Beginning on Thursday morning, July 14, Germany’s North Sea ports were hit by the longest dockworkers strike in 40 years. On Friday morning, thousands of strikers gathered for a main demonstration in the city of Hamburg.
The ver.di union is negotiating for a wage increase for 12,000 employees at ports in Hamburg, Bremen, Bremerhaven, Brake, and Wilhelmshaven. The union is demanding an inflation adjustment of about 7.8 percent, a wage increase of 1.20 euros per hour, and further supplementary wages for a year depending on the work classification. All told, this amounts to a demand for an increase of as much as 14 percent. The Central Association of German Seaport Companies (ZDS) is offering 12 percent, and a contract of only 24 months. The union is rejecting this offer, which would force workers to bear the risk of inflation in the contract’s second year.
Scandalous Ruling: Court Bans Strikes
On Thursday, the Hamburg port logistics company HHLA and its Bremen-based competitor Eurogate went to labor courts in Hamburg, Bremen, Oldenburg, and Wilhelmshaven seeking temporary injunctions banning the strikes. These courts permitted a 48-hour action but banned further work stoppages in Hamburg and Bremen until August 26. While the plaintiffs and ver.di officially reached a “settlement” in the Hamburg labor court after the court questioned formal elements of the union’s strike resolution, this ruling constitutes, de facto, a legally enforced ban serving the bosses’ interests.
“We are taking the streets because the right to strike has been broken,” declared Deniz Askar, spokesperson for shop stewards at Eurogate Hamburg.
The legal attack on the strikers is only the beginning. On Friday, police unleashed a violent attack on the strikers at the demonstration, beating and pepper-spraying dockworkers. A video shows angry workers pushing back the helmeted police officers. Other footage shows police officers roughing up a worker pinned against a police vehicle during an arrest. Our correspondent from Klasse Gegen Klasse was also attacked by the cops.

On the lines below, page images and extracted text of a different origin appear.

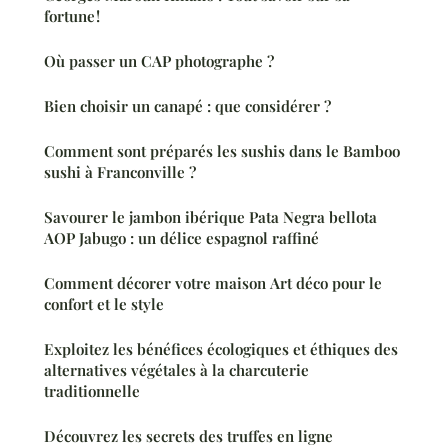
fortune !
Où passer un CAP photographe ?
Bien choisir un canapé : que considérer ?
Comment sont préparés les sushis dans le Bamboo
sushi à Franconville ?
Savourer le jambon ibérique Pata Negra bellota
AOP Jabugo : un délice espagnol raffiné
Comment décorer votre maison Art déco pour le
confort et le style
Exploitez les bénéfices écologiques et éthiques des
alternatives végétales à la charcuterie
traditionnelle
Découvrez les secrets des truffes en ligne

Images like that haven’t been seen in Germany for many years; strikes have been mostly peaceful. It’s a sign of how much the mood has changed. The strike isn’t just about a small increase in pay; it’s about who is going to pay for the crisis.
Strike with Historic Implications
The strike has already taken on historic proportions. Such action at the ports means that central sectors of German and European logistics are entering the fray for the first time in decades, in the midst of an extremely tense situation fueled by the war in Ukraine, inflation, and the energy crisis. The German government wants to pass on the costs of this crisis to the workers and the poor. The dockworkers are striking against the continuing decrease in their real wages, challenging the government’s course.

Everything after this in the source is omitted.